* MATERIAL SUPPLIED
+ + + +
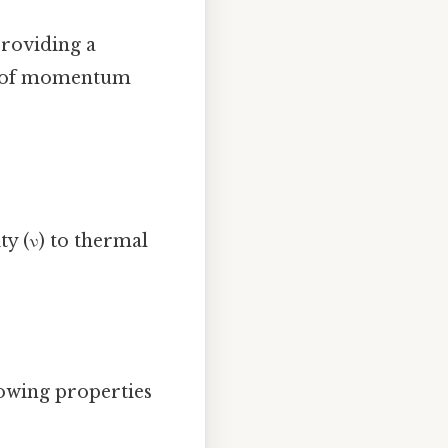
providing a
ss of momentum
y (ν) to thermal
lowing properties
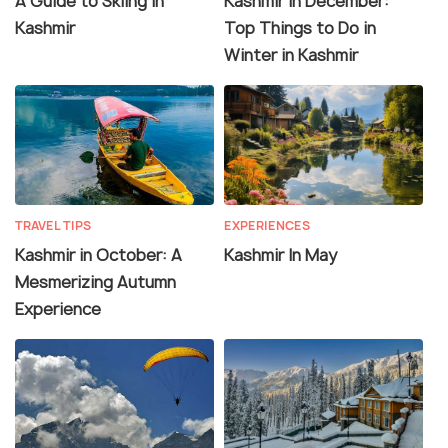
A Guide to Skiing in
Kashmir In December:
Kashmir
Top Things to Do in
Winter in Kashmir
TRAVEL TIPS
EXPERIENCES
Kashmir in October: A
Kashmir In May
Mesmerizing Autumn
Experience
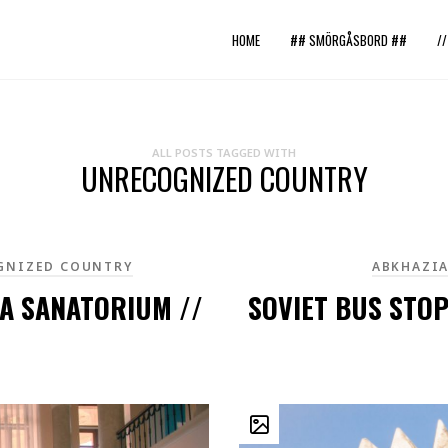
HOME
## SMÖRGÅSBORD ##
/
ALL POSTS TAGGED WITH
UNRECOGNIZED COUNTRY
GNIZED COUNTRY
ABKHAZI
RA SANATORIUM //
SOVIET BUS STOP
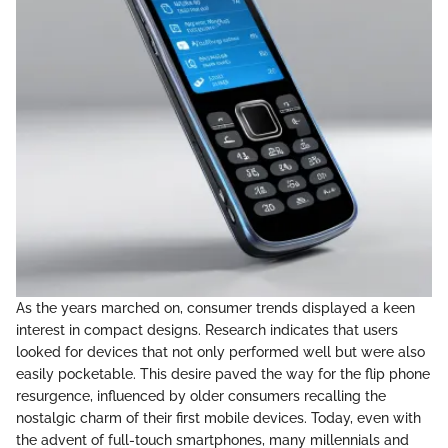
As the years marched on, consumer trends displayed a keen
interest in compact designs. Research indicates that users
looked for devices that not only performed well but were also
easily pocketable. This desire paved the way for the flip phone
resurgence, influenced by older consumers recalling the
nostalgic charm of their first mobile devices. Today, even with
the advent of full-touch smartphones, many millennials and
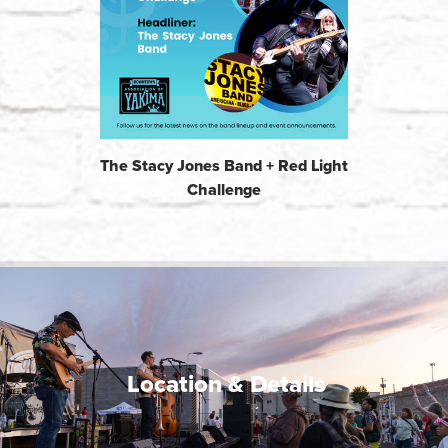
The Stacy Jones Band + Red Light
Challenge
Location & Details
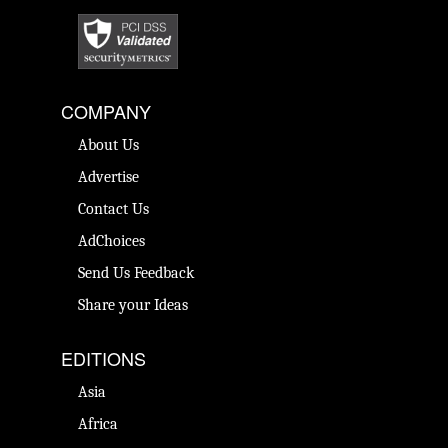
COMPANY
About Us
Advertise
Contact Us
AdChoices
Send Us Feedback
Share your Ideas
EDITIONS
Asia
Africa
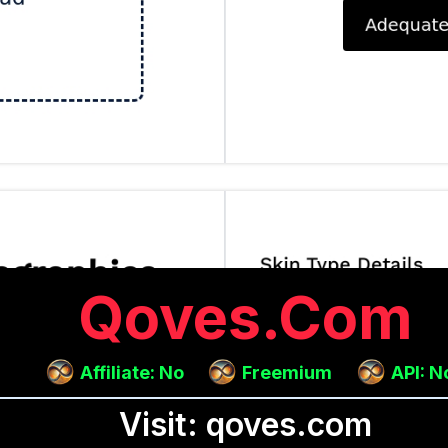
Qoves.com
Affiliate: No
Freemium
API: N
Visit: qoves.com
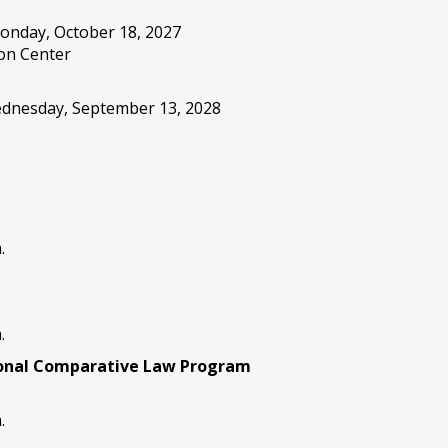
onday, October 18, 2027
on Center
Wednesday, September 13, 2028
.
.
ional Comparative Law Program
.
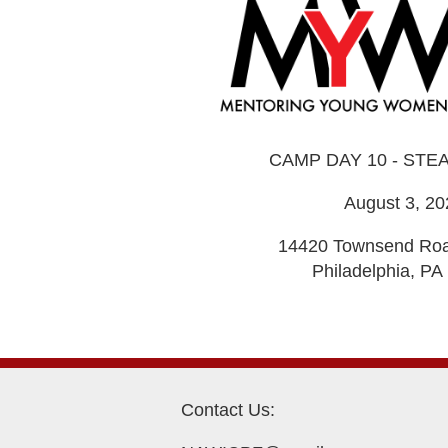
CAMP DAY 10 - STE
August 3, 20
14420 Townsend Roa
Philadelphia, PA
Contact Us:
+ + + +
* ACTIVITY
Would you repeat exactly, and only, the lines from the start of the records above through the line containing "nostalgic charm of", with the pictures omitted?

* ANSWER AREA
providing a
ss of momentum
y (ν) to thermal
lowing properties
A Guide to Skiing in
Kashmir In December:
Kashmir
Top Things to Do in
Winter in Kashmir
TRAVEL TIPS
EXPERIENCES
Kashmir in October: A
Kashmir In May
Mesmerizing Autumn
Experience
HOME
## SMÖRGÅSBORD ##
/
ALL POSTS TAGGED WITH
UNRECOGNIZED COUNTRY
GNIZED COUNTRY
ABKHAZI
RA SANATORIUM //
SOVIET BUS STOP
As the years marched on, consumer trends displayed a keen
interest in compact designs. Research indicates that users
looked for devices that not only performed well but were also
easily pocketable. This desire paved the way for the flip phone
resurgence, influenced by older consumers recalling the
nostalgic charm of their first mobile devices. Today, even with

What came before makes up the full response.